## What the exercise asks
Reproduce only the top of the records, down to and including the line containing "What do you see at coordinates (259, 2161)".

## Dataset entries

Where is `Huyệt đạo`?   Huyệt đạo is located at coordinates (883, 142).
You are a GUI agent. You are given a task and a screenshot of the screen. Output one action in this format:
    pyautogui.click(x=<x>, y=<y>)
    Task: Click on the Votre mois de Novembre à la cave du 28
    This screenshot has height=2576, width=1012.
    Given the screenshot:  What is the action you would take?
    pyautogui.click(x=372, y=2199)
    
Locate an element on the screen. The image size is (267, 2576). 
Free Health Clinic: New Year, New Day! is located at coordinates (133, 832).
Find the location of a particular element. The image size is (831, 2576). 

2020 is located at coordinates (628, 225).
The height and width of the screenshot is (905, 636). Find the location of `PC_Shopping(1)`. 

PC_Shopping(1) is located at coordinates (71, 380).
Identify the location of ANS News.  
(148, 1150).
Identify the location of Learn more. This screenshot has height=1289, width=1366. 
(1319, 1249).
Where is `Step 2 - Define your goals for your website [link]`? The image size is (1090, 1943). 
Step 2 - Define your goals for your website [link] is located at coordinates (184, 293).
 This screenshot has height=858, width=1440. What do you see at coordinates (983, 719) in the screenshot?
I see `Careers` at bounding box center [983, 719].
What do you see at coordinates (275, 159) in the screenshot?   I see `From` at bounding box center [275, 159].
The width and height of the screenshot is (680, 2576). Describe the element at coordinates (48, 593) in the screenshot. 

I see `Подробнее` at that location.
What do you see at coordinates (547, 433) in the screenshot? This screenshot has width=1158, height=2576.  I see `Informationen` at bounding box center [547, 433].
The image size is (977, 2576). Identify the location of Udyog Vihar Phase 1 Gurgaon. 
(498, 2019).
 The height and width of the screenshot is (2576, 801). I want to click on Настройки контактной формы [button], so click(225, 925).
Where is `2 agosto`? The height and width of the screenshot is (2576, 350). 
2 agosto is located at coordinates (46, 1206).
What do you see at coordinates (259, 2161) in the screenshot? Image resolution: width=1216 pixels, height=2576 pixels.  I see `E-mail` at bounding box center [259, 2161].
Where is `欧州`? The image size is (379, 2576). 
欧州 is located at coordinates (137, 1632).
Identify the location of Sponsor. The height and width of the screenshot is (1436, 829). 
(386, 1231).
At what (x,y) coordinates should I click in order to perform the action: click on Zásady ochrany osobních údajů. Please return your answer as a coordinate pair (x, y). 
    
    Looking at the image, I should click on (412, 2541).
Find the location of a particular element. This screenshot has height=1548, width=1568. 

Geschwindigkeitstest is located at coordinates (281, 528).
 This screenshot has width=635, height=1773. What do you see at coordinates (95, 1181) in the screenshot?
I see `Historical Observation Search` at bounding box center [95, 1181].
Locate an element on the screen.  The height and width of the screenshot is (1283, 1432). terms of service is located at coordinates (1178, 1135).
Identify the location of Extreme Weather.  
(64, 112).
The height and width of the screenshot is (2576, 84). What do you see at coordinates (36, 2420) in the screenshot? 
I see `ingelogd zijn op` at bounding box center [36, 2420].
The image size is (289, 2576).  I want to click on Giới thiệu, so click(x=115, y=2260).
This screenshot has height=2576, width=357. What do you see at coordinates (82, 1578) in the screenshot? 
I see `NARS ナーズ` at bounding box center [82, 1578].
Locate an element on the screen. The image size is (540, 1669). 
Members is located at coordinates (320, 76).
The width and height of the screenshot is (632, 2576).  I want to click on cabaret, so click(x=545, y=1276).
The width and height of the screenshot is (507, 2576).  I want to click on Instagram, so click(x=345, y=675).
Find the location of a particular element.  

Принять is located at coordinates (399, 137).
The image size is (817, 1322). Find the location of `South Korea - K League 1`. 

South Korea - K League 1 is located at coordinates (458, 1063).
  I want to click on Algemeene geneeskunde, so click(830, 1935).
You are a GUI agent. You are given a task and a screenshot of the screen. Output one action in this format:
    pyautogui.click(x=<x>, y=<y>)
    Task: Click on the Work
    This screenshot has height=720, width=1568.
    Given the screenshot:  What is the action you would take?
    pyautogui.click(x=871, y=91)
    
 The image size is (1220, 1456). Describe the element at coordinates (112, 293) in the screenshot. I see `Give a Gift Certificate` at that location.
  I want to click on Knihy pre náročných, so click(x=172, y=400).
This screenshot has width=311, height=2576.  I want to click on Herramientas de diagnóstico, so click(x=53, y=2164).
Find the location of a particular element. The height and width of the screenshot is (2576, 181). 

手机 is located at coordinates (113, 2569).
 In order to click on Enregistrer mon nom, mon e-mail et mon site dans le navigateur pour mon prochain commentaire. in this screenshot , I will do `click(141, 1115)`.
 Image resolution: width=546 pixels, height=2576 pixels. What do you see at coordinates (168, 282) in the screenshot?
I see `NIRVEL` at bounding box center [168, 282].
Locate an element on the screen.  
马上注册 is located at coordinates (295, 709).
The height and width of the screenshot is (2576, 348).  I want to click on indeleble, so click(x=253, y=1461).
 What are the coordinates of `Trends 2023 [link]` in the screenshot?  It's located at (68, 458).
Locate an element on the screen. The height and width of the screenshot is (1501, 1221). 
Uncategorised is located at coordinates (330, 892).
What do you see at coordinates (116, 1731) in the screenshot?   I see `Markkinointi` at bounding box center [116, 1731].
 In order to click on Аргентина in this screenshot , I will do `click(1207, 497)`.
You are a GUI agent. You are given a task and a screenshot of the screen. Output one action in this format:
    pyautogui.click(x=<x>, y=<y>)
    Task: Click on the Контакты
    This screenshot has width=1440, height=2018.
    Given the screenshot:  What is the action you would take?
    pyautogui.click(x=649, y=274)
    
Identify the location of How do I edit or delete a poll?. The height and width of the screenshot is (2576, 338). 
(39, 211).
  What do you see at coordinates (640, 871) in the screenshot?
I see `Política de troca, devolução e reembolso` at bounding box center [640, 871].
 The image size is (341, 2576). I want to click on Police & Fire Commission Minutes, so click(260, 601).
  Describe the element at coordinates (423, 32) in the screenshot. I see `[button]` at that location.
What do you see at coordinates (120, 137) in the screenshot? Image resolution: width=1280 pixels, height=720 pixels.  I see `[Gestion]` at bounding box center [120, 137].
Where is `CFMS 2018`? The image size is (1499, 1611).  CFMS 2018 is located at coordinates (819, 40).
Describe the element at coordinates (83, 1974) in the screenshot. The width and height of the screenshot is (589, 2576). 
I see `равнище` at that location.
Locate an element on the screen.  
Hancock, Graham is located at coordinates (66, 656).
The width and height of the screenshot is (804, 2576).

## Answer area
Where is `Huyệt đạo`?   Huyệt đạo is located at coordinates (883, 142).
You are a GUI agent. You are given a task and a screenshot of the screen. Output one action in this format:
    pyautogui.click(x=<x>, y=<y>)
    Task: Click on the Votre mois de Novembre à la cave du 28
    This screenshot has height=2576, width=1012.
    Given the screenshot:  What is the action you would take?
    pyautogui.click(x=372, y=2199)
    
Locate an element on the screen. The image size is (267, 2576). 
Free Health Clinic: New Year, New Day! is located at coordinates (133, 832).
Find the location of a particular element. The image size is (831, 2576). 

2020 is located at coordinates (628, 225).
The height and width of the screenshot is (905, 636). Find the location of `PC_Shopping(1)`. 

PC_Shopping(1) is located at coordinates (71, 380).
Identify the location of ANS News.  
(148, 1150).
Identify the location of Learn more. This screenshot has height=1289, width=1366. 
(1319, 1249).
Where is `Step 2 - Define your goals for your website [link]`? The image size is (1090, 1943). 
Step 2 - Define your goals for your website [link] is located at coordinates (184, 293).
 This screenshot has height=858, width=1440. What do you see at coordinates (983, 719) in the screenshot?
I see `Careers` at bounding box center [983, 719].
What do you see at coordinates (275, 159) in the screenshot?   I see `From` at bounding box center [275, 159].
The width and height of the screenshot is (680, 2576). Describe the element at coordinates (48, 593) in the screenshot. 

I see `Подробнее` at that location.
What do you see at coordinates (547, 433) in the screenshot? This screenshot has width=1158, height=2576.  I see `Informationen` at bounding box center [547, 433].
The image size is (977, 2576). Identify the location of Udyog Vihar Phase 1 Gurgaon. 
(498, 2019).
 The height and width of the screenshot is (2576, 801). I want to click on Настройки контактной формы [button], so click(225, 925).
Where is `2 agosto`? The height and width of the screenshot is (2576, 350). 
2 agosto is located at coordinates (46, 1206).
What do you see at coordinates (259, 2161) in the screenshot? Image resolution: width=1216 pixels, height=2576 pixels.  I see `E-mail` at bounding box center [259, 2161].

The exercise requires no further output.